Poetry helps let off the presure, and when people enjoy it, it lets off more pressure! http://i94.photobucket.com/albums/l108/AbsalomKane/Smilies/PuppyLove.gif

If I Were A Poem Redux

If I were a poem,
There would be no restrictions,
Nothing to confine me—
My heart would walk from its bony prison
And face this world unafraid…

If I were a poem,
This dank white oubliette
Could no longer keep my thoughts from escaping—
Memories come soaring back to me—
Red Maple leaves on the breeze…

If I were a poem,
The Little Man with his hammer,
I could evict without any prior notice—
For I grow weary of the pain that lances
Through my skull every day…

If I were a poem,
My skin would be softest vellum,
No signs of wrinkles nor scarring—
Lines inscribed by wind and sun; steel pens and blood.
By The Great Pretender called Time…

If I were a poem,
And you were the reader:
Would we find common ground
A place to bond together,
Realizing that for this to work takes us both?

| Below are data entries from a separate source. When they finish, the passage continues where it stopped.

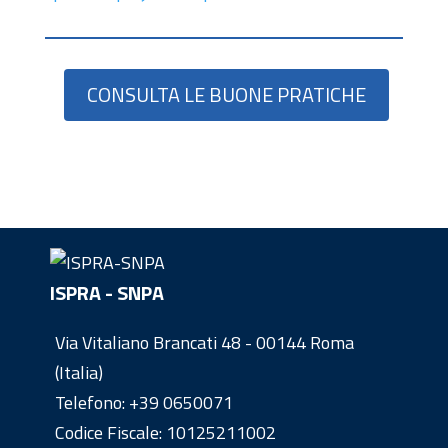
CONSULTA LE BUONE PRATICHE
ISPRA - SNPA
Via Vitaliano Brancati 48 - 00144 Roma
(Italia)
Telefono:
+39 0650071
Codice Fiscale: 10125211002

Would anyone read the lines that were written down,
If I were a poem…

Dale Harris
© 10/18/07

blazeofglory
10-18-2007, 08:47 PM
If I were a pen, I would have of course loved paper
There would be a quiver or motion between me and the paper
Indeed it would stir up our emotions

A kind of circulation have gone from me to the the paper
Indeed the paper would be irrigated with my love
Its dryness, voidness would have been a-forested,

A kind of union
a communion between two desperate souls

One is dry land the other is rainfall

Both would together would weave a spring of life

The result of all this a poem for you read
And when you would read this poem
I write on the blank paper of your heart.
It would bring some convulsion, a jerk, a vibration
That is how life perpetuates

PrinceMyshkin
10-19-2007, 08:01 AM
If I were a pen, I would have of course loved paper
There would be a quiver or motion between me and the paper
Indeed it would stir up our emotions

A kind of circulation have gone from me to the the paper
Indeed the paper would be irrigated with my love
Its dryness, voidness would have been a-forested,

A kind of union
a communion between two desperate souls

One is dry land the other is rainfall

Both would together would weave a spring of life

The result of all this a poem for you read
And when you would read this poem
I write on the blank paper of your heart.
It would bring some convulsion, a jerk, a vibration
That is how life perpetuates

One or two grammatical gaffes and I would prefer it if you dropped the explanatory last line but apart from that, what a glorious, inspired poem!

blazeofglory
10-19-2007, 11:16 AM
One or two grammatical gaffes and I would prefer it if you dropped the explanatory last line but apart from that, what a glorious, inspired poem!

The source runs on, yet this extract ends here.